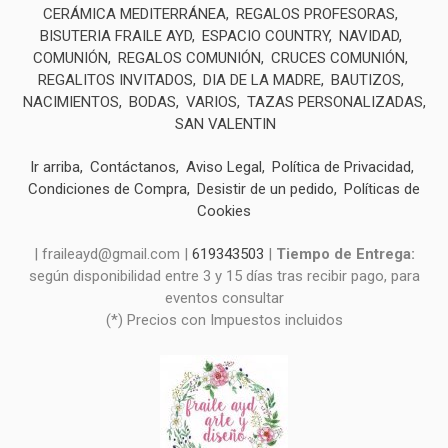
CERÁMICA MEDITERRÁNEA
REGALOS PROFESORAS
BISUTERIA FRAILE AYD
ESPACIO COUNTRY
NAVIDAD
COMUNIÓN
REGALOS COMUNIÓN
CRUCES COMUNIÓN
REGALITOS INVITADOS
DIA DE LA MADRE
BAUTIZOS
NACIMIENTOS
BODAS
VARIOS
TAZAS PERSONALIZADAS
SAN VALENTIN
Ir arriba
Contáctanos
Aviso Legal
Política de Privacidad
Condiciones de Compra
Desistir de un pedido
Políticas de
Cookies
| fraileayd@gmail.com |
619343503
|
Tiempo de Entrega:
según disponibilidad entre 3 y 15 días tras recibir pago, para
eventos consultar
(*) Precios con Impuestos incluidos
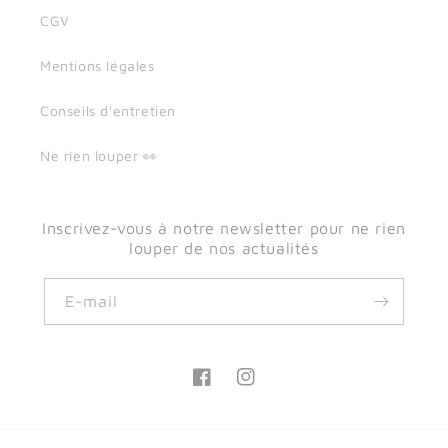
CGV
Mentions légales
Conseils d'entretien
Ne rien louper 👀
Inscrivez-vous à notre newsletter pour ne rien
louper de nos actualités
E-mail
Facebook
Instagram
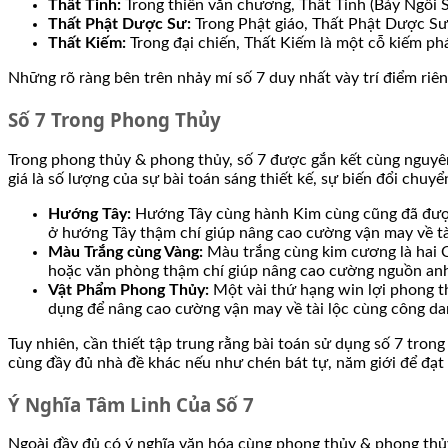
Thất Tinh:
Trong thiên văn chương, Thất Tinh (Bảy Ngôi S
Thất Phật Dược Sư:
Trong Phật giáo, Thất Phật Dược Sư 
Thất Kiếm:
Trong đại chiến, Thất Kiếm là một cỗ kiếm p
Những rõ ràng bên trên nhảy mí số 7 duy nhất vày trí điểm ri
Số 7 Trong Phong Thủy
Trong phong thủy & phong thủy, số 7 được gắn kết cùng nguy
giá là số lượng của sự bài toán sáng thiết kế, sự biến đổi chuyể
Hướng Tây:
Hướng Tây cùng hành Kim cùng cũng đã được 
ở hướng Tây thậm chí giúp nâng cao cường vận may về tà
Màu Trắng cùng Vàng:
Màu trắng cùng kim cương là hai C
hoặc văn phòng thậm chí giúp nâng cao cường nguồn anh t
Vật Phẩm Phong Thủy:
Một vài thứ hạng win lợi phong t
dụng để nâng cao cường vận may về tài lộc cùng công da
Tuy nhiên, cần thiết tập trung rằng bài toán sử dụng số 7 tr
cùng đầy đủ nhà đề khác nếu như chén bát tự, năm giới để đạ
Ý Nghĩa Tâm Linh Của Số 7
Ngoài đầy đủ có ý nghĩa văn hóa cùng phong thủy & phong thủy,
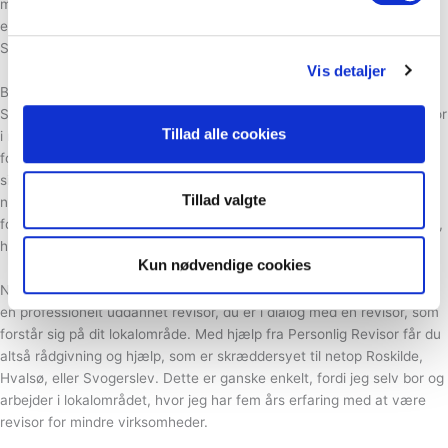
mulighed for nok vækst til mindre virksomheder til at retfærdiggøre
en investering i en kyndig revisor hos firmaer og selskaber i
Svogerslev.
Vis detaljer
Betyder det noget, hvor min revisor bor?
Som udgangspunkt kan du sagtens vælge en revisor, der slet ikke bor
Tillad alle cookies
i nærheden af, hvor du bor eller arbejder. Dog vil der være klare
fordele ved at vælge en revisor, der kender dit nærområde. Når du
sidder i Roskilde og vælger en revisor, som bor i Borup, er det
Tillad valgte
nemmere for dig at mødes med din revisor efter behov. Samtidig
forstår din revisor sig på din tankegang og din virksomheds udvikling,
hvis du altså ønsker en revisor til din virksomhed.
Kun nødvendige cookies
Når du er i dialog med Personlig Revisor, er du ikke blot i dialog med
en professionelt uddannet revisor, du er i dialog med en revisor, som
forstår sig på dit lokalområde. Med hjælp fra Personlig Revisor får du
altså rådgivning og hjælp, som er skræddersyet til netop Roskilde,
Hvalsø, eller Svogerslev. Dette er ganske enkelt, fordi jeg selv bor og
arbejder i lokalområdet, hvor jeg har fem års erfaring med at være
revisor for mindre virksomheder.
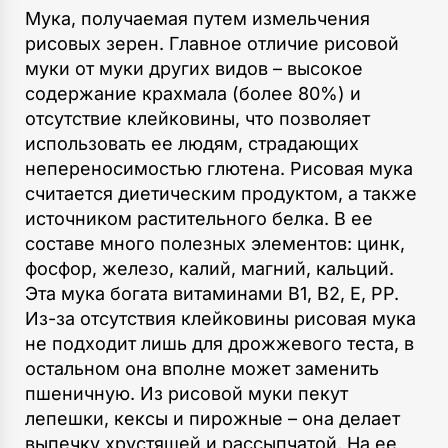
Мука, получаемая путем измельчения
рисовых зерен. Главное отличие рисовой
муки от муки других видов – высокое
содержание крахмала (более 80%) и
отсутствие клейковины, что позволяет
использовать ее людям, страдающих
непереносимостью глютена. Рисовая мука
считается диетическим продуктом, а также
источником растительного белка. В ее
составе много полезных элементов: цинк,
фосфор, железо, калий, магний, кальций.
Эта мука богата витаминами В1, В2, Е, РР.
Из-за отсутствия клейковины рисовая мука
не подходит лишь для дрожжевого теста, в
остальном она вполне может заменить
пшеничную. Из рисовой муки пекут
лепешки, кексы и пирожные – она делает
выпечку хрустящей и рассыпчатой. На ее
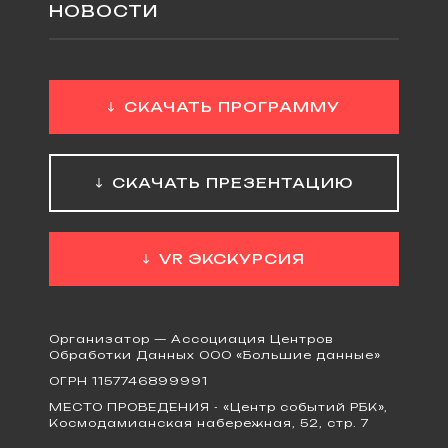
НОВОСТИ
СКАЧАТЬ ПРОГРАММУ
СКАЧАТЬ ПРЕЗЕНТАЦИЮ
VR ЭКСКУРСИЯ
Организатор — Ассоциация Центров
Обработки Данных ООО «Большие данные»
ОГРН 1157746899991
МЕСТО ПРОВЕДЕНИЯ - «Центр событий РБК»,
Космодамианская набережная, 52, стр. 7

Exercise directions:
Reproduce all of the data exactly; the pictures do not belong in the copy.

Result below:
CERÁMICA MEDITERRÁNEA
REGALOS PROFESORAS
BISUTERIA FRAILE AYD
ESPACIO COUNTRY
NAVIDAD
COMUNIÓN
REGALOS COMUNIÓN
CRUCES COMUNIÓN
REGALITOS INVITADOS
DIA DE LA MADRE
BAUTIZOS
NACIMIENTOS
BODAS
VARIOS
TAZAS PERSONALIZADAS
SAN VALENTIN
Ir arriba
Contáctanos
Aviso Legal
Política de Privacidad
Condiciones de Compra
Desistir de un pedido
Políticas de
Cookies
| fraileayd@gmail.com |
619343503
|
Tiempo de Entrega:
según disponibilidad entre 3 y 15 días tras recibir pago, para
eventos consultar
(*) Precios con Impuestos incluidos
CGV
Mentions légales
Conseils d'entretien
Ne rien louper 👀
Inscrivez-vous à notre newsletter pour ne rien
louper de nos actualités
E-mail
Facebook
Instagram
Thất Tinh:
Trong thiên văn chương, Thất Tinh (Bảy Ngôi S
Thất Phật Dược Sư:
Trong Phật giáo, Thất Phật Dược Sư 
Thất Kiếm:
Trong đại chiến, Thất Kiếm là một cỗ kiếm p
Những rõ ràng bên trên nhảy mí số 7 duy nhất vày trí điểm ri
Số 7 Trong Phong Thủy
Trong phong thủy & phong thủy, số 7 được gắn kết cùng nguy
giá là số lượng của sự bài toán sáng thiết kế, sự biến đổi chuyể
Hướng Tây:
Hướng Tây cùng hành Kim cùng cũng đã được 
ở hướng Tây thậm chí giúp nâng cao cường vận may về tà
Màu Trắng cùng Vàng:
Màu trắng cùng kim cương là hai C
hoặc văn phòng thậm chí giúp nâng cao cường nguồn anh t
Vật Phẩm Phong Thủy:
Một vài thứ hạng win lợi phong t
dụng để nâng cao cường vận may về tài lộc cùng công da
Tuy nhiên, cần thiết tập trung rằng bài toán sử dụng số 7 tr
cùng đầy đủ nhà đề khác nếu như chén bát tự, năm giới để đạ
Ý Nghĩa Tâm Linh Của Số 7
Ngoài đầy đủ có ý nghĩa văn hóa cùng phong thủy & phong thủy,
mulighed for nok vækst til mindre virksomheder til at retfærdiggøre
en investering i en kyndig revisor hos firmaer og selskaber i
Svogerslev.
Vis detaljer
Betyder det noget, hvor min revisor bor?
Som udgangspunkt kan du sagtens vælge en revisor, der slet ikke bor
Tillad alle cookies
i nærheden af, hvor du bor eller arbejder. Dog vil der være klare
fordele ved at vælge en revisor, der kender dit nærområde. Når du
sidder i Roskilde og vælger en revisor, som bor i Borup, er det
Tillad valgte
nemmere for dig at mødes med din revisor efter behov. Samtidig
forstår din revisor sig på din tankegang og din virksomheds udvikling,
hvis du altså ønsker en revisor til din virksomhed.
Kun nødvendige cookies
Når du er i dialog med Personlig Revisor, er du ikke blot i dialog med
en professionelt uddannet revisor, du er i dialog med en revisor, som
forstår sig på dit lokalområde. Med hjælp fra Personlig Revisor får du
altså rådgivning og hjælp, som er skræddersyet til netop Roskilde,
Hvalsø, eller Svogerslev. Dette er ganske enkelt, fordi jeg selv bor og
arbejder i lokalområdet, hvor jeg har fem års erfaring med at være
revisor for mindre virksomheder.
Мука, получаемая путем измельчения
рисовых зерен. Главное отличие рисовой
муки от муки других видов – высокое
содержание крахмала (более 80%) и
отсутствие клейковины, что позволяет
использовать ее людям, страдающих
непереносимостью глютена. Рисовая мука
считается диетическим продуктом, а также
источником растительного белка. В ее
составе много полезных элементов: цинк,
фосфор, железо, калий, магний, кальций.
Эта мука богата витаминами В1, В2, Е, РР.
Из-за отсутствия клейковины рисовая мука
не подходит лишь для дрожжевого теста, в
остальном она вполне может заменить
пшеничную. Из рисовой муки пекут
лепешки, кексы и пирожные – она делает
выпечку хрустящей и рассыпчатой. На ее
НОВОСТИ
СКАЧАТЬ ПРОГРАММУ
СКАЧАТЬ ПРЕЗЕНТАЦИЮ
VR ЭКСКУРСИЯ
Организатор — Ассоциация Центров
Обработки Данных ООО «Большие данные»
ОГРН 1157746899991
МЕСТО ПРОВЕДЕНИЯ - «Центр событий РБК»,
Космодамианская набережная, 52, стр. 7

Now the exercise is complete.